After watching The Innocents the other night, I was trying to figure out what my top five classic horror films would be. The list I came up with is not terribly surprising, and I feel like I must be leaving something out (no Vincent Price, how can this be?!), but here it is:
5. The Bride of Frankenstein
There’s no denying that The Bride of Frankenstein is a wonderfully campy monster movie in its own right, but what really puts this one on the list for me is the amazing double-casting in the prologue, with Elsa Lanchester as Mary Shelley.
4. Black Sunday
This one is pure absurdity from Mario Bava, but it features a lot of my favorite gothic tropes–spooky old castles, witches returning from the grave to wreak havoc, and double casting in which the gorgeous love interest in the present day mysteriously looks identical to some long-dead malevolent ancestor.
3. Night of the Demon (Curse of the Demon)

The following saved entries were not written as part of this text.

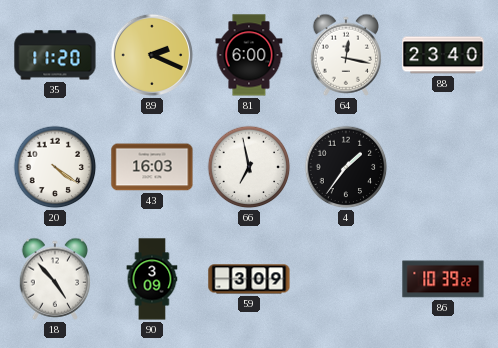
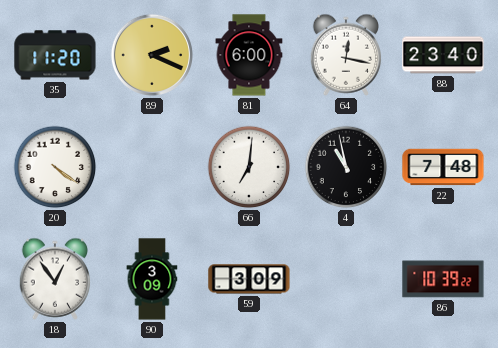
43: 16:03 -> none
66: 6:58 -> 7:01
4: 1:36 -> 10:58
22: none -> 7:48
18: 4:53 -> 12:54
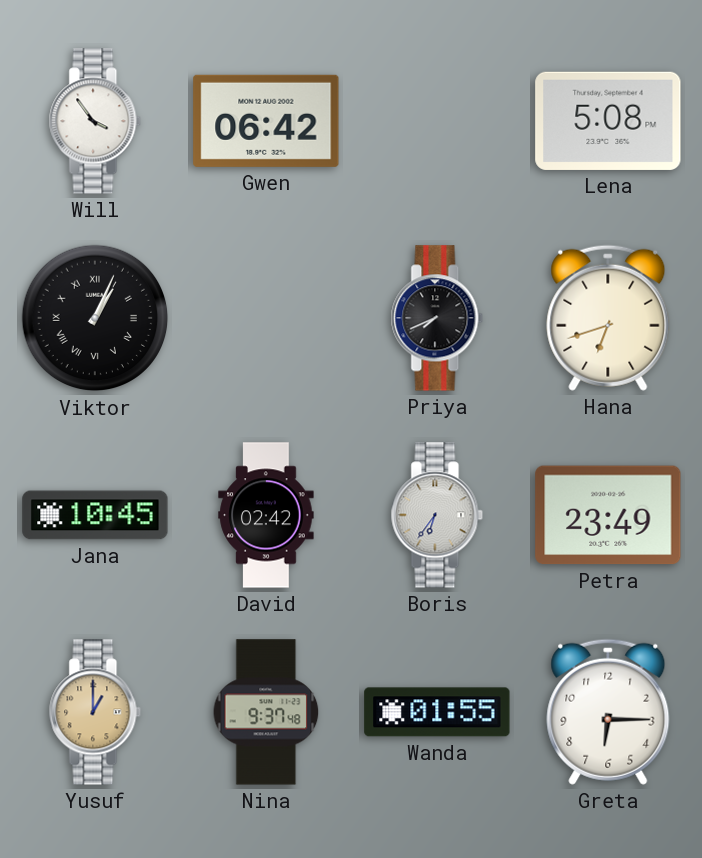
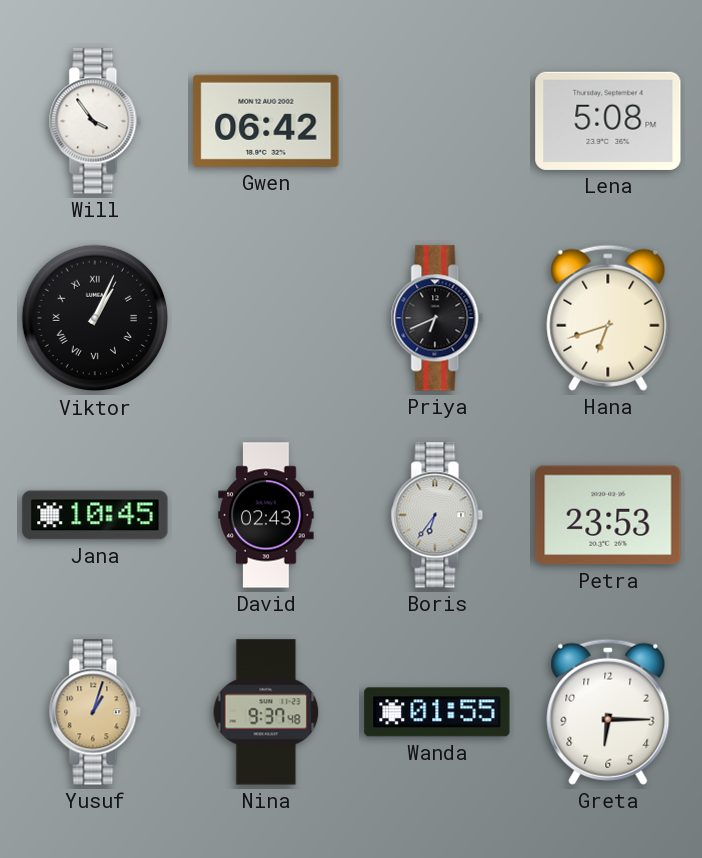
Priya: 7:41 -> 6:41
David: 02:42 -> 02:43
Petra: 23:49 -> 23:53
Yusuf: 1:00 -> 1:03
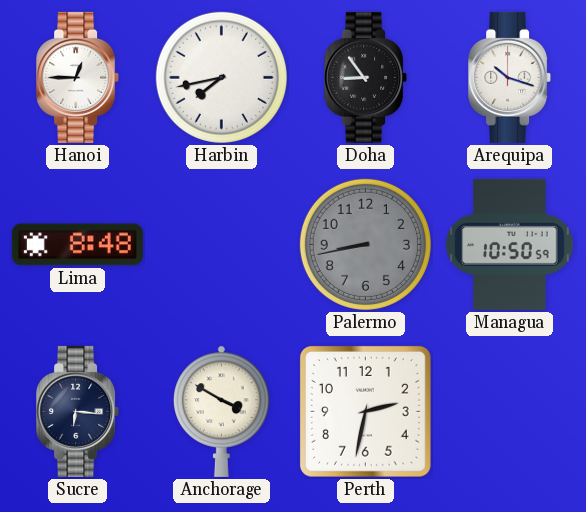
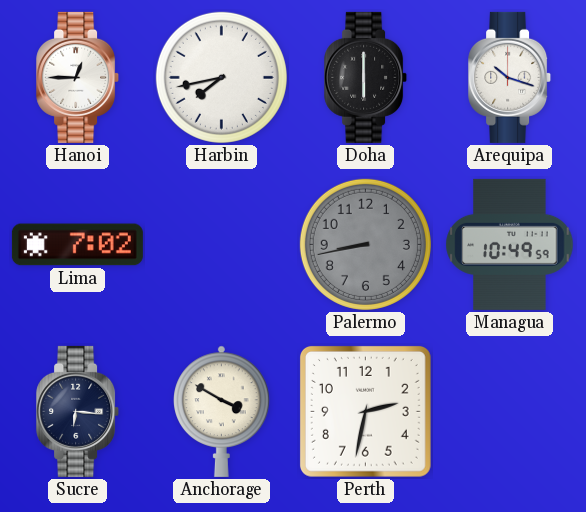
Doha: 8:54 -> 6:00
Lima: 8:48 -> 7:02
Managua: 10:50 -> 10:49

Pretty much everyone (including director Jacques Tourneur) seems to agree that this one is undermined a bit by its ending, but if you just pretend the last, like, five minutes of the film don’t exist, it’s very much a horror story of suggestion, rather than explicit scares. Plus, its shout-out in the Kate Bush song “Hounds of Love” will always endear it to me. (Close second is another Jacques Tourneur/Val Lewton production, I Walked With a Zombie.)
2. The Innocents
As I mentioned the other day, The Innocents is chilling and atmospheric and wonderfully English. The Victorian trappings of this Henry James adaptation are gorgeous, and Deborah Kerr is both sympathetic and creepy–though no one could possibly be as creepy as Peter Quint and Miss Jessel.
1. The Haunting
My absolute favorite, now and forever. Such a fantastic mix of wit and absolute terror. The Haunting is a resolutely slow movie, and it succeeds primarily by suggesting the source of its horror. In fact, Hill House may be one of the most unconventional haunted house I’ve encountered on film; while the movie relies on some familiar ghost tropes (cold spots, for instance), most of the really scary bits come from very unexpected places. I also love all four of the principal actors, but especially Julie Harris and Claire Bloom as Eleanor and Theodora, who have terrific chemistry. And of course, who can forget Mrs. Dudley’s immortal speech . . . “In the night. In the dark.”